* Exercise details:
Among the records below, count the lines where "відрізнятися" occurs, and report that total alone.
== Records supplied ==
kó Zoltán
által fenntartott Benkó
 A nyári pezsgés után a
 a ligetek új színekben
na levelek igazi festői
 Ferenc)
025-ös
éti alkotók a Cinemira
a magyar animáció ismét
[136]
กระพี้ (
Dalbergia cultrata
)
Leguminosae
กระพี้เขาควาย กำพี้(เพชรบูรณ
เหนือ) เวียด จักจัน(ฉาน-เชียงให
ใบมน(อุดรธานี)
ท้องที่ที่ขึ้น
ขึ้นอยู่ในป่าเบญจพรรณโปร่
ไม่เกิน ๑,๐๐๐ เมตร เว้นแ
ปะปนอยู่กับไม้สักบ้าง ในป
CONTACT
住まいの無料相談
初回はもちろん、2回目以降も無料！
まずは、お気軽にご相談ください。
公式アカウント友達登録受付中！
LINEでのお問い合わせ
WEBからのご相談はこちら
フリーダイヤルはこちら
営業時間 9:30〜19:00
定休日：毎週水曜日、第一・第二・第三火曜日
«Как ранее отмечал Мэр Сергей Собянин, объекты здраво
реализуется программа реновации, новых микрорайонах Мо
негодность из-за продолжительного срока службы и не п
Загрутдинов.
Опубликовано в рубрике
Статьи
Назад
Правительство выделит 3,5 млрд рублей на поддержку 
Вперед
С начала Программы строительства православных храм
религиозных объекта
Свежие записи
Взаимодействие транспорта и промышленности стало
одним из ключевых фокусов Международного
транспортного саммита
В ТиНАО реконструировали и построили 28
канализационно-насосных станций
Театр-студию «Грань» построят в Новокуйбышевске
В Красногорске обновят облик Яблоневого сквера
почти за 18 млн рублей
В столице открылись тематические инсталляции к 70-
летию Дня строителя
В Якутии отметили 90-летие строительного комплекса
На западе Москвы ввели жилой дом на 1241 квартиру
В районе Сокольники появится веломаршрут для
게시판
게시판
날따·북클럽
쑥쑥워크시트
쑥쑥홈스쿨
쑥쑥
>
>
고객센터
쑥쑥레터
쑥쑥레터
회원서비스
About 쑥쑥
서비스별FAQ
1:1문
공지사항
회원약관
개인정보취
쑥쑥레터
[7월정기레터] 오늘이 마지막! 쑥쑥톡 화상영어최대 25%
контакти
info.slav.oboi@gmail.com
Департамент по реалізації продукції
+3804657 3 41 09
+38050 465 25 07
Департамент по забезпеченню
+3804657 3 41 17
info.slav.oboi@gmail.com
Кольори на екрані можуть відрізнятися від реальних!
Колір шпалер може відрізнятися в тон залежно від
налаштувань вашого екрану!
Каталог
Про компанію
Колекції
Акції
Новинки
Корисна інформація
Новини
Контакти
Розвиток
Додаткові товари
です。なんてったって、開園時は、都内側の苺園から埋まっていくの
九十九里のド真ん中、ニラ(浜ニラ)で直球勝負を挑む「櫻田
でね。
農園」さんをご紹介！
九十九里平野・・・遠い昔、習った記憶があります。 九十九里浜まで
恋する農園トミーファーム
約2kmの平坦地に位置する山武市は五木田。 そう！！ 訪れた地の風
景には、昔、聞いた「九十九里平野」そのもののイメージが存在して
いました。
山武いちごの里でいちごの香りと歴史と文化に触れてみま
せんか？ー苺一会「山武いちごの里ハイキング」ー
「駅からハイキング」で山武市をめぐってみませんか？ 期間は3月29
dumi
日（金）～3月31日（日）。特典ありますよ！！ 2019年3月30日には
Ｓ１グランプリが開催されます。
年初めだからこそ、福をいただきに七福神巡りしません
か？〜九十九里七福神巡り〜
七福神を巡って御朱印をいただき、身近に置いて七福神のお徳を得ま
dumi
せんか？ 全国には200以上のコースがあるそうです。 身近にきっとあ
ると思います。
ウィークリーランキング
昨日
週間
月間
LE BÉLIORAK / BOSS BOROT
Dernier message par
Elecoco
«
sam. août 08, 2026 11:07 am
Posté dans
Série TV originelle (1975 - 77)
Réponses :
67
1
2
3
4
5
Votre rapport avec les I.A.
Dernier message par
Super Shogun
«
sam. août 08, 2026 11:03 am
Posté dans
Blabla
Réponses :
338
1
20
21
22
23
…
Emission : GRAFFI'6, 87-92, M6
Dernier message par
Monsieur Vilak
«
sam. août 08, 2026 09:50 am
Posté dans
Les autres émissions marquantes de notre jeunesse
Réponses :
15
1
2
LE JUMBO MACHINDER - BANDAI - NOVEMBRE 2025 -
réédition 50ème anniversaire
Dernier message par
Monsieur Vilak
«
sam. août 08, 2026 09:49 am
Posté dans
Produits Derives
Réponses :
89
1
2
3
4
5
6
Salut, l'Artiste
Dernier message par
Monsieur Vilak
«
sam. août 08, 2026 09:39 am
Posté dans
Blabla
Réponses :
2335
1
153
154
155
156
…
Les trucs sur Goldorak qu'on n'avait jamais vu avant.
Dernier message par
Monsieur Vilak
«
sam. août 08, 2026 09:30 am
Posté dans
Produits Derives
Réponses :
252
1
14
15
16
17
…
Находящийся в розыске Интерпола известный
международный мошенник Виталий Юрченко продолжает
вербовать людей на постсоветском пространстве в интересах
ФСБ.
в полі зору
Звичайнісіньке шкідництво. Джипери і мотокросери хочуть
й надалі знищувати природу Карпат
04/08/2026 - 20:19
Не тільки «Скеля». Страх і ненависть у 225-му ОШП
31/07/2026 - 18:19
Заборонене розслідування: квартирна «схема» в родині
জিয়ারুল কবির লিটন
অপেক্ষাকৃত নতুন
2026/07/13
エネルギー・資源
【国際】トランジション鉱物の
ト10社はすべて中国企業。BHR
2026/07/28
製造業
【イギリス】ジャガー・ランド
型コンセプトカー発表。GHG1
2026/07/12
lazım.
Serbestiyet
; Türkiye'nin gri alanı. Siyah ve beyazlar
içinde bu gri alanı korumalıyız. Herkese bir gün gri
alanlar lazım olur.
===
* Written response:
2